This was a core course and to me the framing of the course was slightly confusing. We talked about tools, and the two phenomenological positions that tools might occupy (tools control and condition us; tools are controlled by us). To me that was the key feature of the course, but it was clouded with some distracting approaches to the readings – there was never a key linkage back to the core concept of the course, and while that makes for a challenging course… it also makes for a confusing effort. The assessments never made a clear connection to the theoretical approach – in fact the rubrics had to be consulted to see the connections, which again could be the way the instructor approaches the course, and could be the way the course itself was constructed. I liked the use of other tools, however, I really really wish this program would be really student-centered and allow US to select the tools we want to use for communication. There’s a lot of hand-waving about student focused (at one point, the instructor made a point of saying “the LMS is terrible for teaching” to which I wanted to respond, the LMS isn’t doing the teaching… it’s the place we the students are looking to keep track of stuff). We used Slack, which I have a personal set of problems with (the threading of the chat is limited at best; search is abyssmal; I really have a problem with the way sub-channels? group conversations? are managed) which seemed to be more of the instructor’s choice rather than a collaborative effort.
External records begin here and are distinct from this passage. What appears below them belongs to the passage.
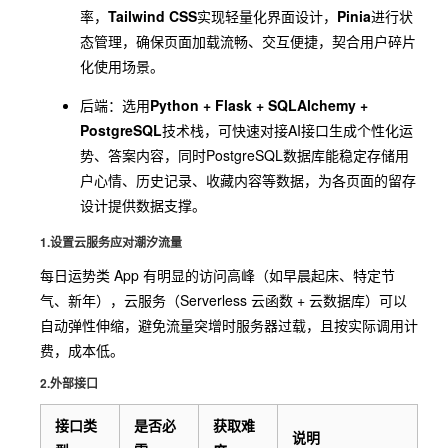
场，用户可分享有共鸣
情绪可视化、
率，
Tailwind CSS
实现轻量化界面设计，
Pinia
进行状
分享社
的签文、答案，无需添
趣味互动玩
态管理，确保页面加载流畅、交互便捷，契合用户碎片
交
加好友，支持评论、围
法，促进用户
化使用场景。
观，降低社交压力；新
主动分享、持
后端：选用
Python + Flask + SQLAlchemy +
增运势PK、好友运势对
续活跃，实现
PostgreSQL
技术栈，可快速对接AI接口生成个性化运
比功能，提升互动趣味
留存与自然引
势、答案内容，同时PostgreSQL数据库能稳定存储用
性。
流的正向循
户心情、历史记录、收藏内容等数据，为各页面的留存
环。
设计提供数据支撑。
个人中心集成收藏答
以情绪日记、
1.设置云服务应对潮汐流量
案、历史运势记录、偏
运势图谱、历
好设置、情绪日记本等
史数据管理为
每日运势类 App 有明显的访问高峰（如早晨起床、特定节
功能；情绪日记本支持
核心，让用户
气、新年），云服务（Serverless 云函数 + 云数据库）可以
我的
用户记录每日心情与运
实现自我复
自动弹性伸缩，避免流量突增时服务器过载，且按实际调用计
势的关联，自动生成个
盘，增强产品
费，成本低。
人“运势图谱”，实现情绪
的实用价值和
2.外部接口
复盘。
情感联结。
接口类
是否必
获取难
说明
And if one was concerned about student data being in a private, for-profit, hosted in the US system like Slack when Mattermost is available free to any UBC user makes a ton of sense…. but alas.
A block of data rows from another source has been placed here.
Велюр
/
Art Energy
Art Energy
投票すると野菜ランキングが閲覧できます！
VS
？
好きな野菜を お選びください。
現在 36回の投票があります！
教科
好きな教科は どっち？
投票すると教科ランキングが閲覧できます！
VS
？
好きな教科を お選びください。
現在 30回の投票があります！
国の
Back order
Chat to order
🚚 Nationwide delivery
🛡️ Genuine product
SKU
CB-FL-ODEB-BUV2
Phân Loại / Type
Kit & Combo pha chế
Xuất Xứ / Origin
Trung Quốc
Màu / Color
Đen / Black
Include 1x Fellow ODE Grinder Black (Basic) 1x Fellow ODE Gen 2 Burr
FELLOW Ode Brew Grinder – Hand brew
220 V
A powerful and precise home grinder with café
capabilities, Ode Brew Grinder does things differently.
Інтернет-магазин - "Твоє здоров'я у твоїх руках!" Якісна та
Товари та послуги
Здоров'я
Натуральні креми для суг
Technical choices aside, although in an educational technology course I don’t think you can put them aside, this course was disjointed, the assessments were all over the place – the individual assignments worth 5% apiece – some were written; some required media elements to be designed. There was no equivalency in the time spent between them. I can write a page in about a couple hours of focused work. I can create a video in about a day. In the end, I didn’t really want to engage with any of them as they were all duplicating effort based on the weekly readings and discussions we had already on the topics. While I did find the variety of topics engaging, some of the assignments made some gross errors of assumption. Like I can’t control the use of my phone. Or I don’t use my technology critically. I’ve been working in technology related fields since the late 90’s. I was early in on designing web pages. I saw some of the first javascripts to alter peoples behaviour on webpages (this was in 1997 advertising to draw people’s mouse pointers to elements, think image maps with gravity wells to slow mouse speed and to subtly draw their pointer to hover over objects with pop up descriptions). I taught a course on searching the web as Google moved to a semantic engine for analyzing search results, thus shifting their focus on quality search to engagement on search and selling advertising. The majority of the general populace may not be attentive to attention; but the people in a Master’s level program about technology should be paying attention. Professionals in the field damn well better be. I’m sure that particular assignment about attention could be framed more neutrally.
I realize the design has to hit both audiences for these courses – teachers new to the field and educational professionals who are seeking a post-graduate level degree (like myself).
I was shocked that there was no readings whatsoever about danah boyd’s work, or Ursula Franklin or Neil Postman (beyond the one article) or well, any of the history of the Internet. I’m lucky to have lived through it, but if you’re talking about the foundations of educational technology, you’re talking about the foundations of the world wide web. If you’re talking about the foundation of educational technology outside of the basic roots of web-based instruction – you really need to start talking about Audrey Waters most recent book, Teaching Machines. If you’re talking about online communities you need to include Howard Rheingold’s works. I guess the foundations course I’d design is far-and-widely different than what UBC has done. That’s fine, and probably the perspective I need to hear, rather than the perspective I’d want to hear. Most of that work was done outside academia. It’s not lost on me that most of the educational technology work is historically at-risk as it’s been published on the open web and not in academic journals.
Outside of that, I really, really loved the first thing we did in the course, which was take time to think about settler relationships with indigenous populations through text analysis. It was a thoughtful exercise and I’m constantly thinking about how I can fold that into our work as educational technologists.